Print, in exact form, the lines below from the one containing "Compartilhe" through the one containing "gastronomia, venda de artesanato, local", and omit all others.

*** Opening of Records for the exercise ***

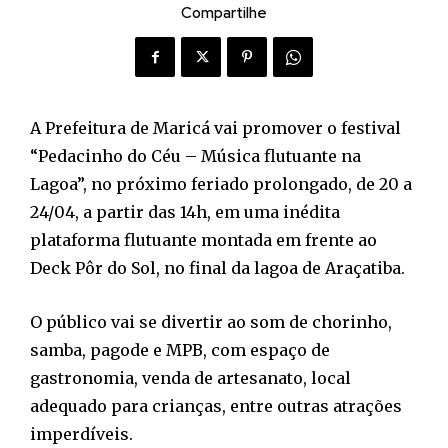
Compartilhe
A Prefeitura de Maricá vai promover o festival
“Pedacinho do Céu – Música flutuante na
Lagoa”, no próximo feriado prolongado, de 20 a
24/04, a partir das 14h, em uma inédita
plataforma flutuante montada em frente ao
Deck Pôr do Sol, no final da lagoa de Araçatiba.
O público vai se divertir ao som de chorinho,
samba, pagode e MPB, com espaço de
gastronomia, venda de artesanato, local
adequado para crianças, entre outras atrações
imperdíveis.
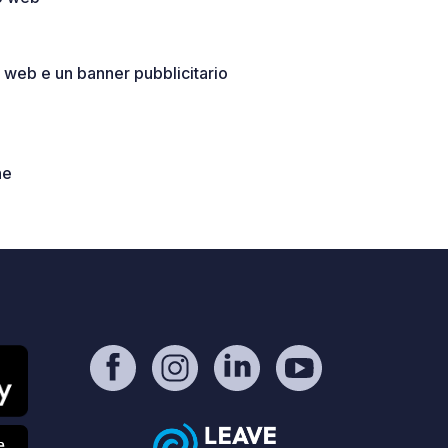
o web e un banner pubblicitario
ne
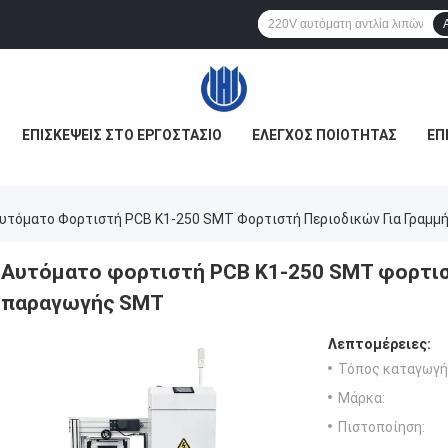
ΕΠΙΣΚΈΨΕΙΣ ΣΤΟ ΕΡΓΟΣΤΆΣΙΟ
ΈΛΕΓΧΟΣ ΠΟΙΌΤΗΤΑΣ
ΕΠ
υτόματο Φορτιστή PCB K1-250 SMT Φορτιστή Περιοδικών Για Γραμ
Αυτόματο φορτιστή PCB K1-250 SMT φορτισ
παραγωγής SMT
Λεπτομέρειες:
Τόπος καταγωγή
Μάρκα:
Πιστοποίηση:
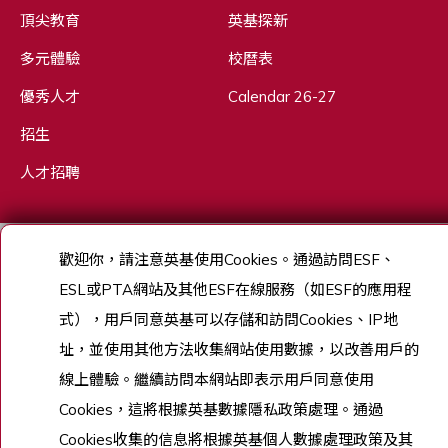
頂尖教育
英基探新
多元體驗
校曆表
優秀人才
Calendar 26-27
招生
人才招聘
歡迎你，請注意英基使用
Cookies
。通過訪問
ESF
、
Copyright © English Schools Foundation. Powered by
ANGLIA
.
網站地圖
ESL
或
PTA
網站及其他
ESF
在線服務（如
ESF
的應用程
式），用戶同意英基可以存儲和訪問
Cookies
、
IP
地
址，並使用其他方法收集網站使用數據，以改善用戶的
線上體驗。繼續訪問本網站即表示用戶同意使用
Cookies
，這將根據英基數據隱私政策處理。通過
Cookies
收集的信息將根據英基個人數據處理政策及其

*** Close of Records for the exercise ***
*** Opening of Records for the exercise ***

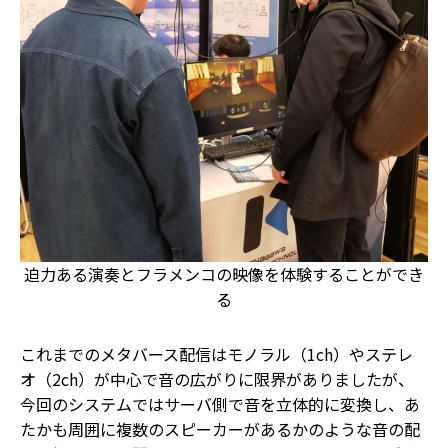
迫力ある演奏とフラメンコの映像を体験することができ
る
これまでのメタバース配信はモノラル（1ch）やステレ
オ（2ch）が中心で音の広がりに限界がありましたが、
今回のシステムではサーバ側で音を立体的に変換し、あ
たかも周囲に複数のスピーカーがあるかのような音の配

*** Close of Records for the exercise ***
*** Opening of Records for the exercise ***

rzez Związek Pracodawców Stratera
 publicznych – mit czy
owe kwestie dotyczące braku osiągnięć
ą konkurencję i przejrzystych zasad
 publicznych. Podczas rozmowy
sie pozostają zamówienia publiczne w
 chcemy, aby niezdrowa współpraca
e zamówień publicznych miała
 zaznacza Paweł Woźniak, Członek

*** Close of Records for the exercise ***

• _Solved exercise_:
Compartilhe
A Prefeitura de Maricá vai promover o festival
“Pedacinho do Céu – Música flutuante na
Lagoa”, no próximo feriado prolongado, de 20 a
24/04, a partir das 14h, em uma inédita
plataforma flutuante montada em frente ao
Deck Pôr do Sol, no final da lagoa de Araçatiba.
O público vai se divertir ao som de chorinho,
samba, pagode e MPB, com espaço de
gastronomia, venda de artesanato, local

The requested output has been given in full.